## Source data
-------------------------

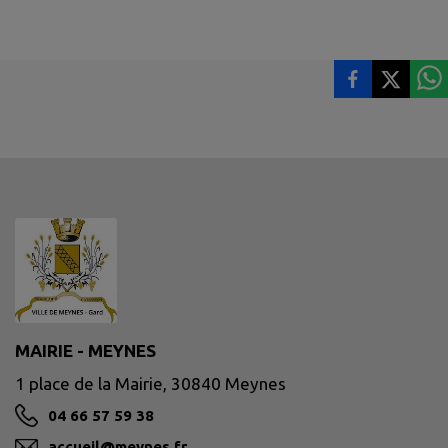
MAIRIE - MEYNES
1 place de la Mairie, 30840 Meynes
04 66 57 59 38
accueil@meynes.fr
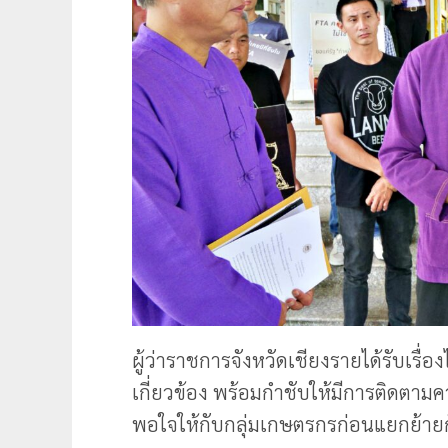
ผู้ว่าราชการจังหวัดเชียงรายได้รับเรื่อง
เกี่ยวข้อง พร้อมกำชับให้มีการติดตาม
พอใจให้กับกลุ่มเกษตรกรก่อนแยกย้าย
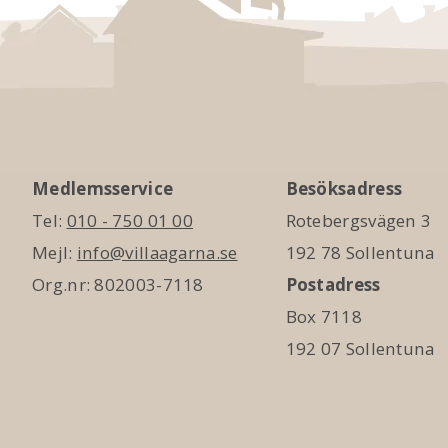
Medlemsservice
Besöksadress
Tel:
010 - 750 01 00
Rotebergsvägen 3
Mejl:
info@villaagarna.se
192 78 Sollentuna
Org.nr: 802003-7118
Postadress
Box 7118
192 07 Sollentuna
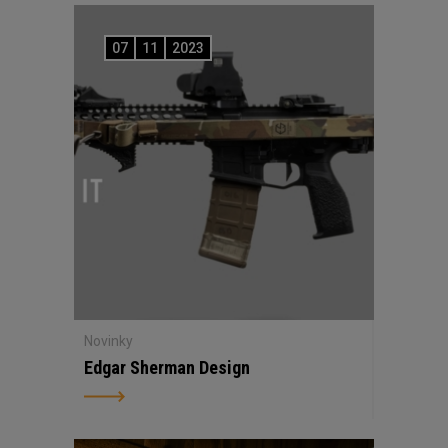
07
11
2023
Novinky
Edgar Sherman Design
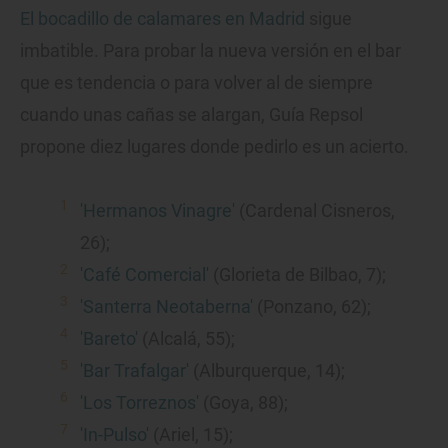
El bocadillo de calamares en Madrid
sigue
imbatible. Para probar la nueva versión en el bar
que es tendencia o para volver al de siempre
cuando unas cañas se alargan, Guía Repsol
propone diez lugares donde pedirlo es un acierto.
'Hermanos Vinagre'
(Cardenal Cisneros,
26);
'Café Comercial'
(Glorieta de Bilbao, 7);
'Santerra Neotaberna'
(Ponzano, 62);
'Bareto'
(Alcalá, 55);
'Bar Trafalgar'
(Alburquerque, 14);
'Los Torreznos'
(Goya, 88);
'In-Pulso'
(Ariel, 15);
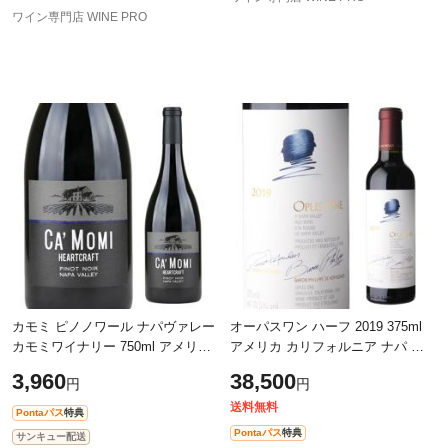
ワイン専門店 WINE PRO
カモミ ピノノワール ナパヴァレー
オーパスワン ハーフ 2019 375ml
カモミワイナリー 750ml アメリカ
アメリカ カリフォルニア ナパ 辛
カリフォルニア 辛口 赤 ワイン 赤
口 ギフト プレゼント 赤ワイン 虎
3,960
38,500
円
円
ワイン 長S
送料無料
Pontaパス
特典
Pontaパス
特典
サンキュー配送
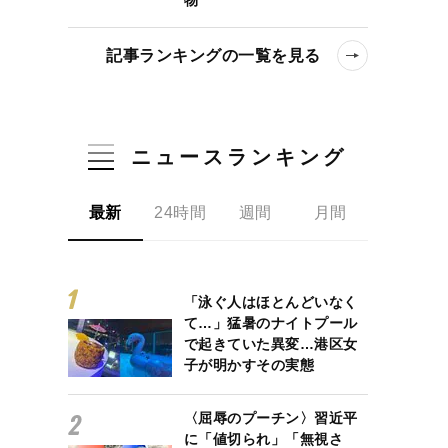
記事ランキングの一覧を見る
ニュースランキング
最新
24時間
週間
月間
「泳ぐ人はほとんどいなく
て…」猛暑のナイトプール
で起きていた異変…港区女
子が明かすその実態
〈屈辱のプーチン〉習近平
に「値切られ」「無視さ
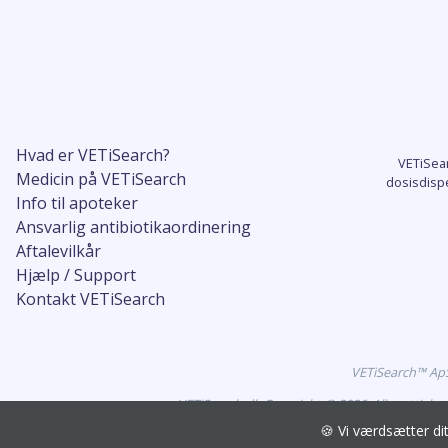
Hvad er VETiSearch?
VETiSea
Medicin på VETiSearch
dosisdisp
Info til apoteker
Ansvarlig antibiotikaordinering
Aftalevilkår
Hjælp / Support
Kontakt VETiSearch
VETiSearch™ ApS 
VETiSearch.dk Copyright © 2026. Alle rettigh
🍪 Vi værdsætter d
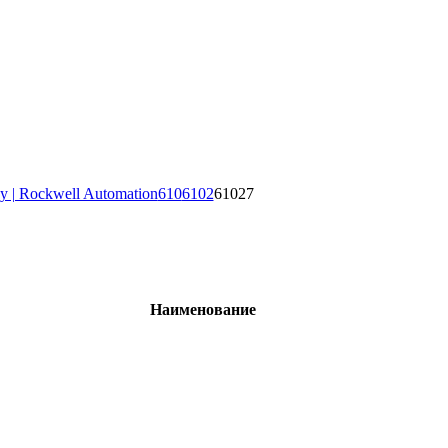
y | Rockwell Automation
610
6102
61027
Наименование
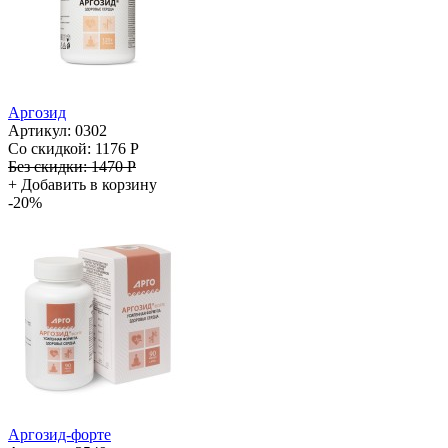
Аргозид
Артикул: 0302
Со скидкой:
1176 Р
Без скидки:
1470 Р
+
Добавить в корзину
-20%
Аргозид-форте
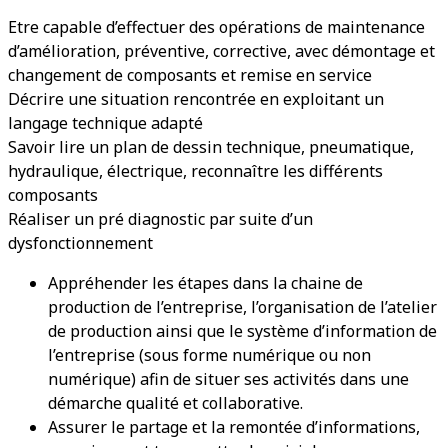
Etre capable d’effectuer des opérations de maintenance
d’amélioration, préventive, corrective, avec démontage et
changement de composants et remise en service
Décrire une situation rencontrée en exploitant un
langage technique adapté
Savoir lire un plan de dessin technique, pneumatique,
hydraulique, électrique, reconnaître les différents
composants
Réaliser un pré diagnostic par suite d’un
dysfonctionnement
Appréhender les étapes dans la chaine de
production de l’entreprise, l’organisation de l’atelier
de production ainsi que le système d’information de
l’entreprise (sous forme numérique ou non
numérique) afin de situer ses activités dans une
démarche qualité et collaborative.
Assurer le partage et la remontée d’informations,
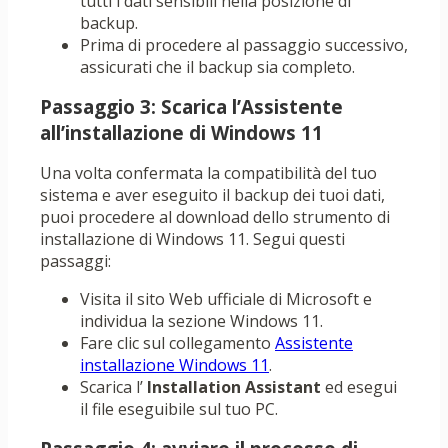
tutti i dati sensibili nella posizione di
backup.
Prima di procedere al passaggio successivo,
assicurati che il backup sia completo.
Passaggio 3: Scarica l’Assistente
all’installazione di Windows 11
Una volta confermata la compatibilità del tuo
sistema e aver eseguito il backup dei tuoi dati,
puoi procedere al download dello strumento di
installazione di Windows 11. Segui questi
passaggi:
Visita il sito Web ufficiale di Microsoft e
individua la sezione Windows 11.
Fare clic sul collegamento
Assistente
installazione Windows 11
.
Scarica l’
Installation Assistant
ed esegui
il file eseguibile sul tuo PC.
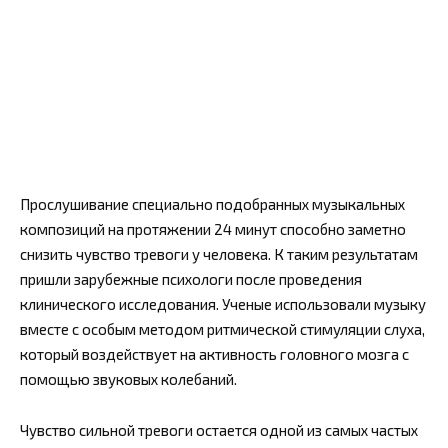
Прослушивание специально подобранных музыкальных
композиций на протяжении 24 минут способно заметно
снизить чувство тревоги у человека. К таким результатам
пришли зарубежные психологи после проведения
клинического исследования. Ученые использовали музыку
вместе с особым методом ритмической стимуляции слуха,
который воздействует на активность головного мозга с
помощью звуковых колебаний.
Чувство сильной тревоги остается одной из самых частых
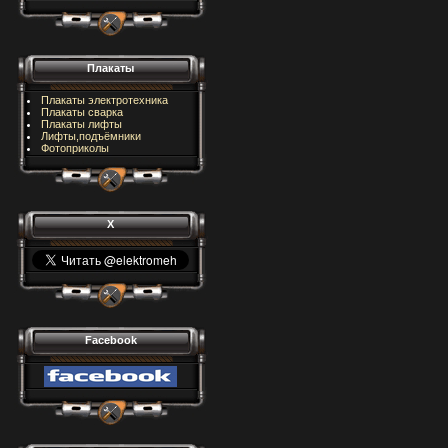
Плакаты
Плакаты электротехника
Плакаты сварка
Плакаты лифты
Лифты,подъёмники
Фотоприколы
X
Facebook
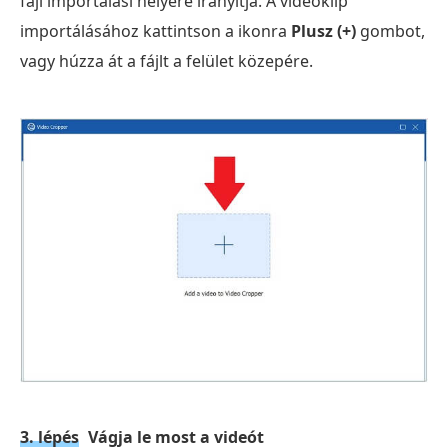
fájl importálási helyére irányítja. A videoklip
importálásához kattintson a ikonra
Plusz (+)
gombot,
vagy húzza át a fájlt a felület közepére.
3. lépés
Vágja le most a videót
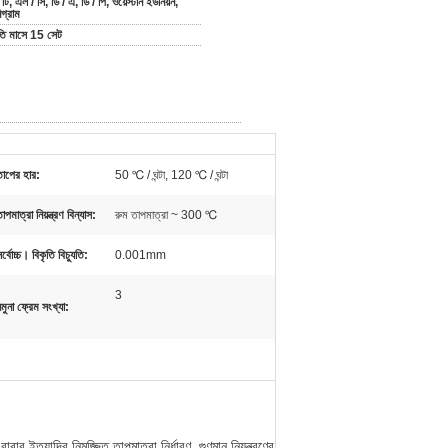
 টি, এল / সি, ডি / এ, ডি / পি, ওয়েস্টার্ন ইউনিয়ন,
িগ্রাম
তি মাসে 15 সেট
তাপের হার:
50 ℃ / ঘন্টা, 120 ℃ / ঘন্টা
াপমাত্রা নিয়ন্ত্রণ বিন্যাস:
রুম তাপমাত্রা ~ 300 ℃
র্বোচ্চ। বিকৃতি বিচ্যুতি:
0.001mm
3
মুনা ফ্রেম সংখ্যা:
াবার ইত্যাদির নিমজ্জিত তাপমাত্রা নির্ধারণ, গুণমান নিয়ন্ত্রণের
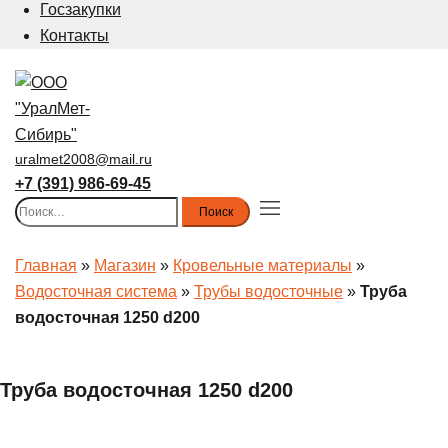
Госзакупки
Контакты
uralmet2008@mail.ru
+7 (391) 986-69-45
Найти:
Toggle
menu
Главная
»
Магазин
»
Кровельные материалы
»
Водосточная система
»
Трубы водосточные
»
Труба
водосточная 1250 d200
Труба водосточная 1250 d200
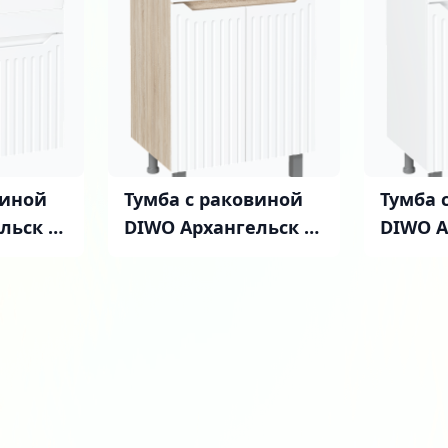
виной
Тумба с раковиной
Тумба 
льск 60
DIWO Архангельск 60
DIWO А
ая,
(FR1) напольная,
(FR1) 
белая, дуб сонома
белая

-------------------------

## The problem
Count every line in the listing where the string "composants" occurs. Give the total alone.

## Your response
2